Regardless, critics say the crackdown on Bangkok’s street vendors is an attempt to turn the city’s sidewalks into ones resembling Singapore’s pristine stretches (starting in the 1970s, the island nation relocated hawkers to more than 100 food centers).

These decisions are the result of a strategy called traditional developmentalism. “That’s the idea that street vending is backwards and disorganized, and a phase that should be transcended by grocery stores and indoor markets and restaurants,” Ray says. “In Bangkok, vendors tend to be rural-to-urban migrants, who are seen as poor and not knowing city etiquette. So they need to be disciplined about trash disposal and how to use city spaces.” The belief is further mixed with the notion that sidewalks are “for things to flow through, not stop at,” he adds.

In fact, Thailand’s efforts go as far back as the 1970s—even as its tourism department advertised its foodie culture to the world. And it’s mirrored in many major U.S. cities, too. Food hawkers in Los Angeles, for example, have long been embroiled in a battle with the city government over their legality, and in New York, the long process to obtain a permit means vendors risk hefty fines and even arrest.
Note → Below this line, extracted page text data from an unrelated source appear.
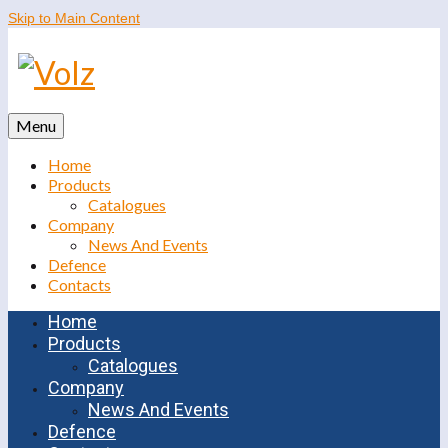
Skip to Main Content
Menu
Home
Products
Catalogues
Company
News And Events
Defence
Contacts
Home
Products
Catalogues
Company
News And Events
Defence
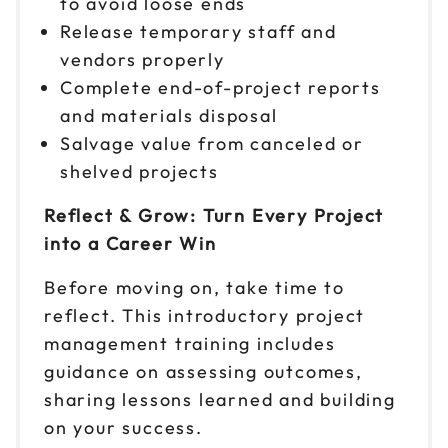
to avoid loose ends
Release temporary staff and
vendors properly
Complete end-of-project reports
and materials disposal
Salvage value from canceled or
shelved projects
Reflect & Grow: Turn Every Project
into a Career Win
Before moving on, take time to
reflect. This introductory project
management training includes
guidance on assessing outcomes,
sharing lessons learned and building
on your success.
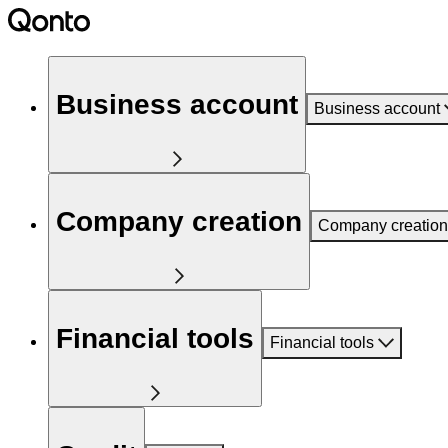
Business account
Business account
Company creation
Company creation
Financial tools
Financial tools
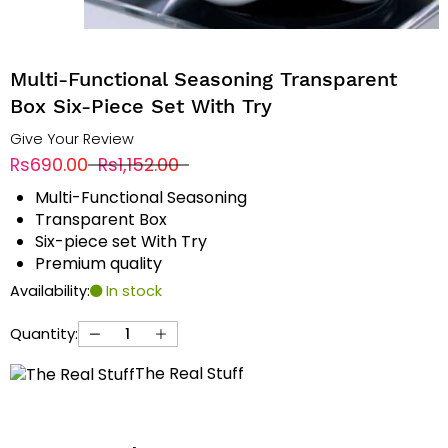
Multi-Functional Seasoning Transparent
Box Six-Piece Set With Try
Give Your Review
Rs690.00
Rs1,152.00
Multi-Functional Seasoning
Transparent Box
Six-piece set With Try
Premium quality
Availability:
In stock
Quantity:
The Real Stuff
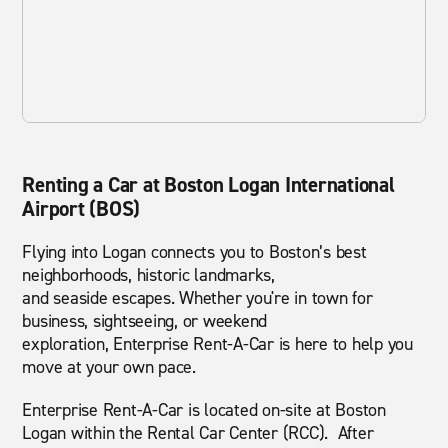
Renting a Car at Boston Logan International
Airport (BOS)
Flying into Logan connects you to Boston’s best
neighborhoods, historic landmarks,
and seaside escapes. Whether you're in town for
business, sightseeing, or weekend
exploration, Enterprise Rent-A-Car is here to help you
move at your own pace.
Enterprise Rent-A-Car is located on-site at Boston
Logan within the Rental Car Center (RCC). After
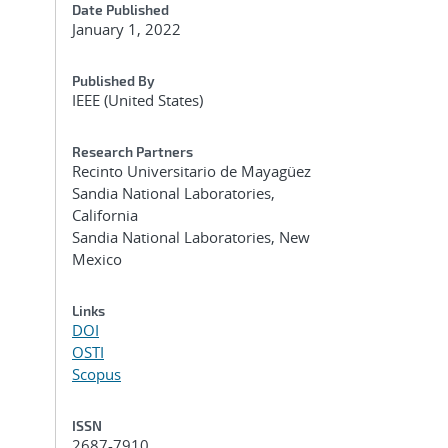
Date Published
January 1, 2022
Published By
IEEE (United States)
Research Partners
Recinto Universitario de Mayagüez
Sandia National Laboratories,
California
Sandia National Laboratories, New
Mexico
Links
DOI
OSTI
Scopus
ISSN
2687-7910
And city planners in Thailand aren’t the only ones who have looked to the Singaporean model. (Hong Kong, for example, has followed it as well, moving dai pai dongs, or open-air food stalls, indoors into food centers.) The hawker center strategy may be harder to pull off in Bangkok, Ray says. For one thing, the public’s affinity for the culture is what Ray calls a cross-class dynamic—lower-class street vendors are also feeding the middle class, who will almost certainly put pressure on the government when that cheap convenience is taken away.

Plus, according to Ray, an estimated 2 percent the population in a city like Bangkok is involved in hawking. With some 8 million people in Bangkok, that means there could be as many as 160,000 street vendors. “It’s very difficult to completely marginalize such a large urban population,” he says. “Can you provide an alternative to them, or are you going to drive poor people deeper into the shadows? What is the intermediate step in moving from, say, 500,000 street vendors to none at all?”

Then there’s the question of Bangkok’s frenzied charm, which grew organically out of the need to give lower-income families a source of livelihood and to get people fed. That charm disappears, though, if the government takes too much control of the space, dictating which stalls should open where and what kind of stalls should populate an area. “If so much attention is paid to curation and not enough to the livelihood and lives or poor people, it becomes kind of a sanitized space that I find mostly uninteresting,” Ray says. “And then we will develop a kind of nostalgia about street life.”